I thought not. The Clintons make Trump look like Mother Theresa. And having got rid of him they are copying his policies. By God these people are evil.
Sounds like a rip off of Trumps America First agenda to me. America has given their power and influence away to China in less than 30 years. I dont see it coming back any time soon.
Yes they seem to be lurching from one policy to the next, first cancelling the pipeline and creating a lot of unemployment , then stating they must put America first. I don’t know how Hilary Clinton fits into this new regime as I thought she had lost fairly conclusively in 2016? I suppose she is younger than Biden-perhaps there might be a Trump v Clinton 2024 run for President?
This sad yet evil woman so desperately wants to remain relevant.

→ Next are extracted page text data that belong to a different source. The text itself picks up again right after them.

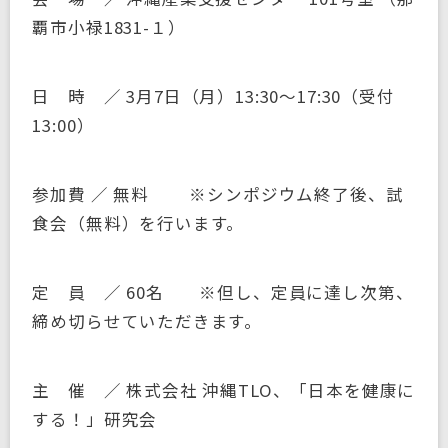
覇市小禄1831-１）
日 時 ／ 3月7日（月）13:30～17:30（受付
13:00）
参加費 ／ 無料 ※シンポジウム終了後、試
食会（無料）を行います。
定 員 ／ 60名 ※但し、定員に達し次第、
締め切らせていただきます。
主 催 ／ 株式会社 沖縄TLO、「日本を健康に
する！」研究会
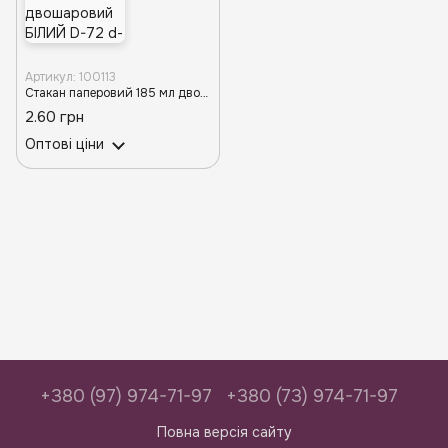
Артикул: 100113
Стакан паперовий 185 мл двошаровий БІЛИЙ D-72 d-72-73TP (25/20/500)
2.60 грн
Оптові ціни
+380 (97) 974-71-97
+380 (73) 974-71-97
Повна версія сайту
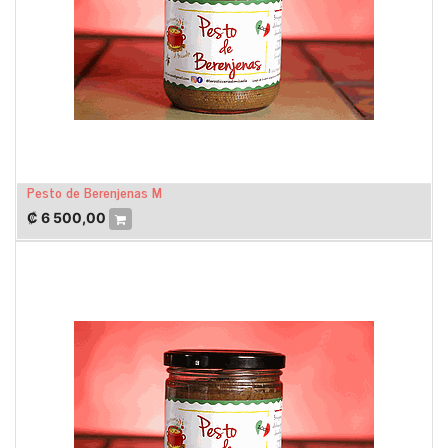
Pesto de Berenjenas M
₡
6 500,00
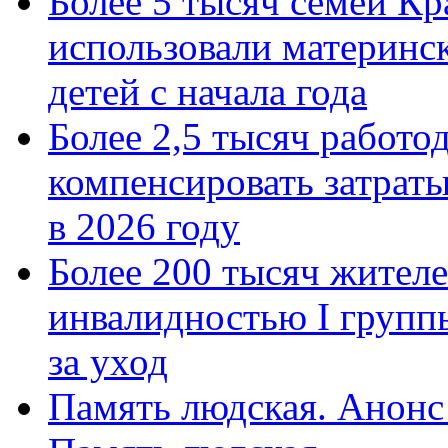
Более 5 тысяч семей Кр
использовали материнск
детей с начала года
Более 2,5 тысяч работо
компенсировать затраты
в 2026 году
Более 200 тысяч жителе
инвалидностью I групп
за уход
Память людская. Анонс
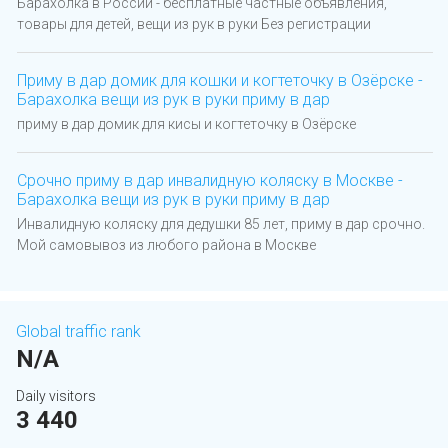
Барахолка в России - бесплатные частные объявления,
товары для детей, вещи из рук в руки Без регистрации
Приму в дар домик для кошки и когтеточку в Озёрске -
Барахолка вещи из рук в руки приму в дар
приму в дар домик для кисы и когтеточку в Озёрске
Срочно приму в дар инвалидную коляску в Москве -
Барахолка вещи из рук в руки приму в дар
Инвалидную коляску для дедушки 85 лет, приму в дар срочно.
Мой самовывоз из любого района в Москве
Global traffic rank
N/A
Daily visitors
3 440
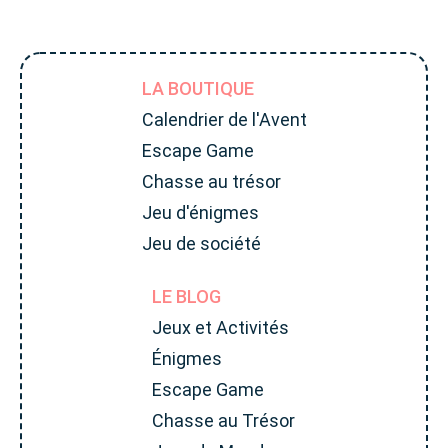
LA BOUTIQUE
Calendrier de l'Avent
Escape Game
Chasse au trésor
Jeu d'énigmes
Jeu de société
LE BLOG
Jeux et Activités
Énigmes
Escape Game
Chasse au Trésor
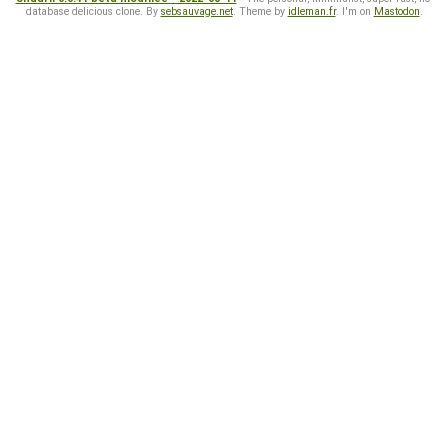
database delicious clone. By
sebsauvage.net
. Theme by
idleman.fr
. I'm on
Mastodon
.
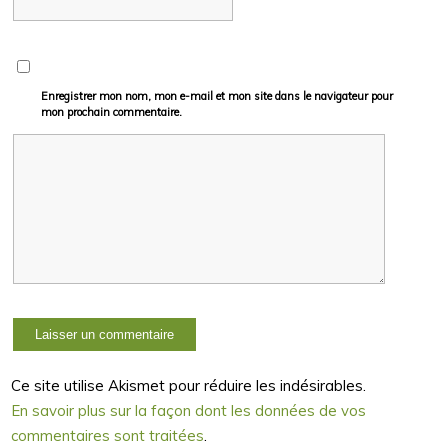
Enregistrer mon nom, mon e-mail et mon site dans le navigateur pour
mon prochain commentaire.
Ce site utilise Akismet pour réduire les indésirables.
En savoir plus sur la façon dont les données de vos
commentaires sont traitées
.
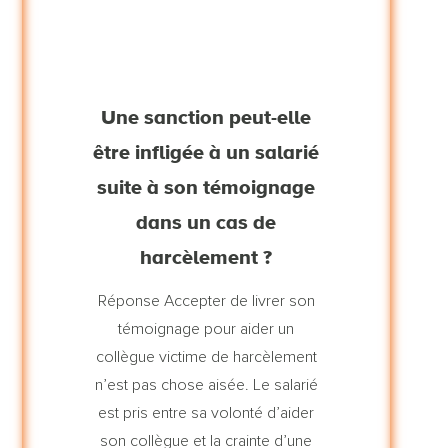
Une sanction peut-elle
être infligée à un salarié
suite à son témoignage
dans un cas de
harcèlement ?
Réponse Accepter de livrer son
témoignage pour aider un
collègue victime de harcèlement
n’est pas chose aisée. Le salarié
est pris entre sa volonté d’aider
son collègue et la crainte d’une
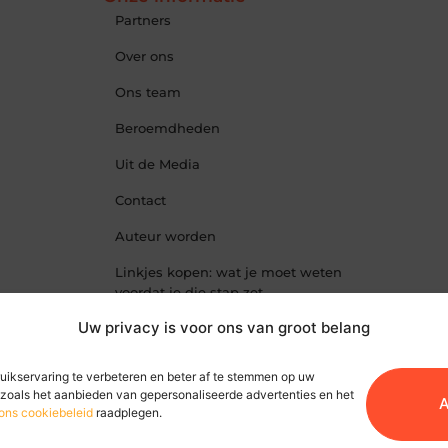
Partners
Over ons
Ons team
Beroemdheden
Uit de Media
Contact
Auteur worden
Linkjes kopen: wat je moet weten
voordat je die stap zet
Uw privacy is voor ons van groot belang
Geld online verdienen: hoe jij
vandaag al stappen kunt zetten
uikservaring te verbeteren en beter af te stemmen op uw
zoals het aanbieden van gepersonaliseerde advertenties en het
A
ons cookiebeleid
raadplegen.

With no mention of her own involvement in the China policy of the past 30 years Were you really expecting self-awareness from Herself? China represents a vision of the fantasy US that she and other leftist control freaks have always wanted.
The economic logic of re-shoring would seem to hurt the Democrat’s middle class voting base. However, I suspect they’ll mitigate its impacts, by turning a blind eye to illegal immigration and using government money to pump up asset prices, for the asset owning classes, who vote for them.
It will sow the seeds of a future crash but will win elections, so they don’t care.
The economic logic of re-shoring would seem to hurt the Democrat’s middle class voting base.
The Dems have no use for such a voting group, as those people tend to have jobs and are not dependent on govt handouts. They’re not victims, they don’t go around breaking things and screaming.
You have a strange notion of who votes for Democrat candidates. For example, over 81 million Americans voted for Biden — is it your claim that they are all victims that go around breaking things and screaming?
I’ll answer this. Yes, because those who are breaking things and screaming are acting in what is held by the Bidens of this world (and their supporters) to be a ‘noble cause’, that is, of erasing the individual and his ‘rights’ and replacing them with duties towards the ‘collective’.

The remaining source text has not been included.